Ahora bien, sois muy necios si negáis, o ni siquiera conocéis, el legado dejado por Reginald Kenneth Dwight en los primeros años setenta, un periodo en el que su relación con el Pop aún no había comenzado y en la que se le veía codearse con artistas de la talla de John Lennon o Pete Townsend, ese genio que inventó eso de reventar las guitarras eléctricas contra el suelo.

Siete discos en cuatro años supusieron una irrupción meteórica solo confirmada por un mercado como el estadounidense con el impresionante Yellow Brick Road, uno de los mejores discos de la historia y que comienza con una suite que deja en pañales a muchas de las presentadas por algunas de las bandas más reconocidas de eso a lo que muchos llamáis Rock Progresivo.

Sigue el camino de baldosas amarillas de Elton

‘Funeral for a Friend/Love Lies Bleeding’ forma parte de los minutos más brillantes de la obra de Elton John, tema inicial de un disco icónico y en el que hay espacio para mucho más aparte del Piano Rock que uno suele esperar a la hora de enfrentarse a la obra del de Pinner. De hecho muchos son los que, sorprendidos, han tenido que acudir de nuevo a la carátula del álbum para comprobar que, efectivamente, esta suite unida de forma artificial a pesar de la sincronía sonora, pertenece al mismo artista que ha grabado temas como ‘Blue Eyes’, ‘Song in Spanish’ o ‘Candle in the Wind’, tema que, casualmente sigue a esta suite en el disco citado.
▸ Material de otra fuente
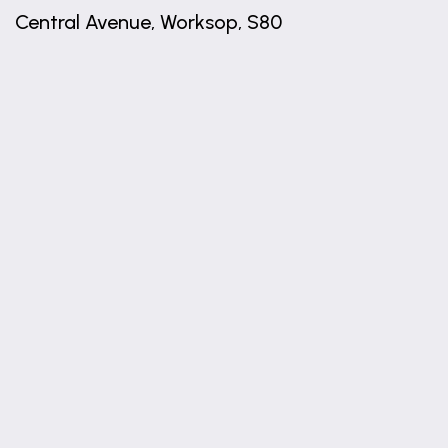
Central Avenue, Worksop, S80
+
−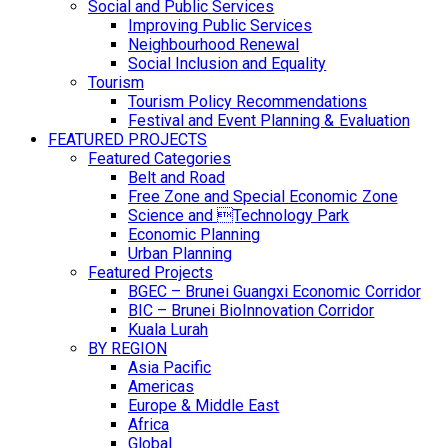
Social and Public Services
Improving Public Services
Neighbourhood Renewal
Social Inclusion and Equality
Tourism
Tourism Policy Recommendations
Festival and Event Planning & Evaluation
FEATURED PROJECTS
Featured Categories
Belt and Road
Free Zone and Special Economic Zone
Science and Technology Park
Economic Planning
Urban Planning
Featured Projects
BGEC – Brunei Guangxi Economic Corridor
BIC – Brunei BioInnovation Corridor
Kuala Lurah
BY REGION
Asia Pacific
Americas
Europe & Middle East
Africa
Global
Como decía antes, las dos secciones que forman parte de la suite serían unidas a posteriori aunque con un éxito tal que ya nadie las concibe de forma divisible. Épica y solemne la primera como introducción (fue compuesta por el pianista a fin de que sonase en su propio funeral) desemboca en un tema de corte Rock y con numerosos elementos propios del Rock Progresivo que elevan el minutaje por encima de los 10 minutos. Progresiones y solos de guitarra y piano encadenados son el marco en el que Elton John canta al desamor y a la mentira, relacionando circunstancialmente a la muerte con el momento en el la ruptura significa el final de todo.
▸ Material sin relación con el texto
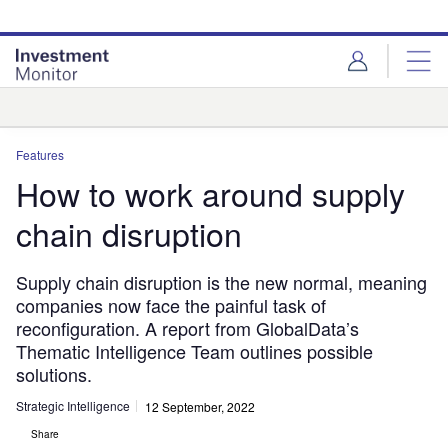
Skip
Skip
to
to
site
page
menu
content
Analysis
Features
How to work around supply
chain disruption
Supply chain disruption is the new normal, meaning
companies now face the painful task of
reconfiguration. A report from GlobalData’s
Thematic Intelligence Team outlines possible
solutions.
Strategic Intelligence
12 September, 2022
Share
Demasiado larga como para ser reconocida como single, la suite se convertiría en un momento imprescindible de los setlist del músico inglés dejando una impronta tal que bandas de la talla de Dream Theater acabarían versionándolo, muestra de que la envergadura del Elton John de la época está muy por encima de la que muchos de los sordos consideran (y hablo de sordos por no dar nombres y apellidos).

En fin, disfrutar de estos 11 minutos, probablemente sean lo mejor que escuchéis en lo que os queda de día. Y de semana.